Alabama leaders vital to building and sustaining local entrepreneurship


Colleagues at business meeting in conference room
Building our community through learning together will help sustain a strong and responsive ecosystem that supports entrepreneurship, growth and innovation in all types of organizations.

There is a lot of energy focused on entrepreneurship at The University of Alabama and across the state. In fact, my own job at UA’s Culverhouse College of Business is running the Alabama Entrepreneurship Institute (AEI), and as part of that role also managing The EDGE, Tuscaloosa’s incubator, and accelerator. I work daily with students, faculty, staff, and community members who want to start businesses and grow businesses. The startup stories are always energizing, and successful entrepreneurs motivate and help others.

The momentum tied to success is very inspiring. We have student teams like Reboot Reforestation that won the 2021 Edward K. Aldag, Jr. Grand Prize of $50,000; this team of students have taken their idea from a conversation at lunch to building equipment in their garage and using those materials to bring in paying customers. Nick Sepanski with TheBestMe, another student entrepreneur, recent pitched his business on our local TV show, Alabama Upstarts. His personal story led to the development of a business that battles the ongoing challenge of depression that so many people are facing.

These are two startup examples out of many; however, there’s another group of individuals and companies that is essential for any entrepreneurial ecosystem.

Growing, established companies are a key element, and AEI recently launched a new initiative to help pull out learning and connections from these growth firms so that we can all tap into their experience and knowledge. The Growth and Innovation Leaders Forum was launched in October 2021 with five founding companies, Alabama Power, Medical Properties Trust, Protective Life, Regions, and Shipt.

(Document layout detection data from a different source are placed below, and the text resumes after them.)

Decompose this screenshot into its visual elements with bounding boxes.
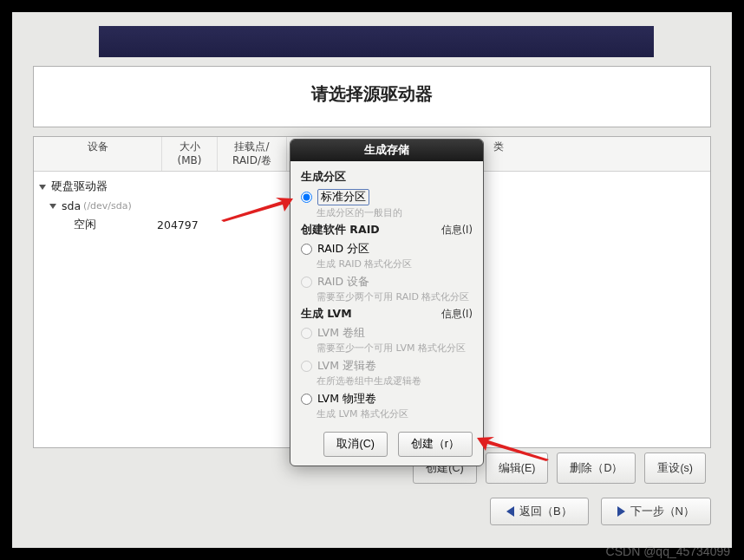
radio-input[interactable] xyxy=(301,192,312,203)
radio-raid-device: RAID 设备 xyxy=(301,275,473,290)
radio-raid-partition[interactable]: RAID 分区 xyxy=(301,242,473,257)
section-raid: 创建软件 RAID 信息(I) xyxy=(301,223,473,238)
hint-text: 生成分区的一般目的 xyxy=(317,206,473,219)
info-link-raid[interactable]: 信息(I) xyxy=(441,224,473,237)
top-banner xyxy=(99,26,654,57)
free-label: 空闲 xyxy=(74,218,96,232)
edit-button[interactable]: 编辑(E) xyxy=(486,453,549,484)
radio-lvm-vg: LVM 卷组 xyxy=(301,326,473,341)
watermark: CSDN @qq_45734099 xyxy=(606,544,730,558)
expand-icon[interactable] xyxy=(39,185,46,190)
page-title: 请选择源驱动器 xyxy=(34,67,710,127)
hint-text: 需要至少一个可用 LVM 格式化分区 xyxy=(317,342,473,355)
info-link-lvm[interactable]: 信息(I) xyxy=(441,308,473,321)
section-lvm: 生成 LVM 信息(I) xyxy=(301,307,473,322)
dialog-cancel-button[interactable]: 取消(C) xyxy=(323,432,387,457)
radio-input xyxy=(301,361,312,372)
radio-lvm-pv[interactable]: LVM 物理卷 xyxy=(301,392,473,407)
arrow-left-icon xyxy=(506,506,514,517)
radio-standard-partition[interactable]: 标准分区 xyxy=(301,189,473,205)
hint-text: 在所选卷组中生成逻辑卷 xyxy=(317,374,473,387)
nav-buttons: 返回（B） 下一步（N） xyxy=(33,498,711,525)
hint-text: 生成 LVM 格式化分区 xyxy=(317,407,473,420)
hint-text: 需要至少两个可用 RAID 格式化分区 xyxy=(317,290,473,303)
radio-input xyxy=(301,277,312,288)
back-button[interactable]: 返回（B） xyxy=(490,498,589,525)
radio-input[interactable] xyxy=(301,394,312,405)
dev-path: (/dev/sda) xyxy=(83,200,132,212)
dialog-title: 生成存储 xyxy=(290,140,483,161)
reset-button[interactable]: 重设(s) xyxy=(644,453,706,484)
main-panel: 请选择源驱动器 xyxy=(33,66,711,127)
radio-input[interactable] xyxy=(301,244,312,255)
dev-label: sda xyxy=(62,199,81,212)
radio-lvm-lv: LVM 逻辑卷 xyxy=(301,359,473,374)
section-partition: 生成分区 xyxy=(301,170,473,185)
create-storage-dialog: 生成存储 生成分区 标准分区 生成分区的一般目的 创建软件 RAID 信息(I)… xyxy=(290,139,484,466)
free-size: 204797 xyxy=(157,218,199,231)
col-device[interactable]: 设备 xyxy=(34,137,162,171)
delete-button[interactable]: 删除（D） xyxy=(557,453,636,484)
col-size[interactable]: 大小 (MB) xyxy=(162,137,218,171)
arrow-right-icon xyxy=(617,506,625,517)
root-label: 硬盘驱动器 xyxy=(51,179,108,194)
next-button[interactable]: 下一步（N） xyxy=(601,498,711,525)
expand-icon[interactable] xyxy=(49,204,56,209)
col-mount[interactable]: 挂载点/ RAID/卷 xyxy=(218,137,287,171)
dialog-create-button[interactable]: 创建（r） xyxy=(398,432,473,457)
radio-input xyxy=(301,328,312,339)
hint-text: 生成 RAID 格式化分区 xyxy=(317,257,473,270)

As a founding team, they are helping craft the mission, vision, and activities of this group. The Forum is a unique membership-based community dedicated to making and sharing new knowledge on growth and innovation. Membership in this group provides company leaders with regularly scheduled networking sessions, hosted at the members’ locations. During these networking meetings members can learn from each other, from faculty doing research on entrepreneurial growth in new and established organizations, and from students running projects aimed at these organizations’ current challenges and opportunities.

The faculty who are part of AEI are doing research focused on the study of entrepreneurial growth and innovation. One example of this work is a project that I lead on initial public offerings (IPOs). We study these firms because the IPO presents a time in a company’s life cycle when they are particularly ready to expand (funding to grow), and also, more publicly available data are available about company’s at this time than at other points in their growth.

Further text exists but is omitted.